__LISTED RECORDS__
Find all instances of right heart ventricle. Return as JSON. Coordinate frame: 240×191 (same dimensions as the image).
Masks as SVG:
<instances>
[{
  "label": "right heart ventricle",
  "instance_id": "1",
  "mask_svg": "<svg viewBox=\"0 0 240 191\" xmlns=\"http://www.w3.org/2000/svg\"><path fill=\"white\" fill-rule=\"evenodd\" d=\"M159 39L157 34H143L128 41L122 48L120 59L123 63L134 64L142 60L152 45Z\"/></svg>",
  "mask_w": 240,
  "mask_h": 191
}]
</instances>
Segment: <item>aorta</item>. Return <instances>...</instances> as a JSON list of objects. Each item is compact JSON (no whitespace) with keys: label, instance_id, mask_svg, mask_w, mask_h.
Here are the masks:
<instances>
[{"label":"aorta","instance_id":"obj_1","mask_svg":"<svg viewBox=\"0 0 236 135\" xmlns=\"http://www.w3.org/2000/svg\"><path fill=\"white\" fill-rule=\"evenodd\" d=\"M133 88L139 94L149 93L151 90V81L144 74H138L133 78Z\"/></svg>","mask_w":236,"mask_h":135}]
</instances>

__TASK OBJECTIVE__
Write the data out again in full and exactly.

__WRITTEN REPLY__
Find all instances of right heart ventricle. Return as JSON. Coordinate frame: 240×191 (same dimensions as the image).
Masks as SVG:
<instances>
[{
  "label": "right heart ventricle",
  "instance_id": "1",
  "mask_svg": "<svg viewBox=\"0 0 240 191\" xmlns=\"http://www.w3.org/2000/svg\"><path fill=\"white\" fill-rule=\"evenodd\" d=\"M159 39L157 34H143L128 41L122 48L120 59L123 63L134 64L142 60L152 45Z\"/></svg>",
  "mask_w": 240,
  "mask_h": 191
}]
</instances>
Segment: <item>aorta</item>. Return <instances>...</instances> as a JSON list of objects. Each item is compact JSON (no whitespace) with keys: label, instance_id, mask_svg, mask_w, mask_h.
Here are the masks:
<instances>
[{"label":"aorta","instance_id":"obj_1","mask_svg":"<svg viewBox=\"0 0 236 135\" xmlns=\"http://www.w3.org/2000/svg\"><path fill=\"white\" fill-rule=\"evenodd\" d=\"M133 88L139 94L149 93L151 90V81L144 74H138L133 78Z\"/></svg>","mask_w":236,"mask_h":135}]
</instances>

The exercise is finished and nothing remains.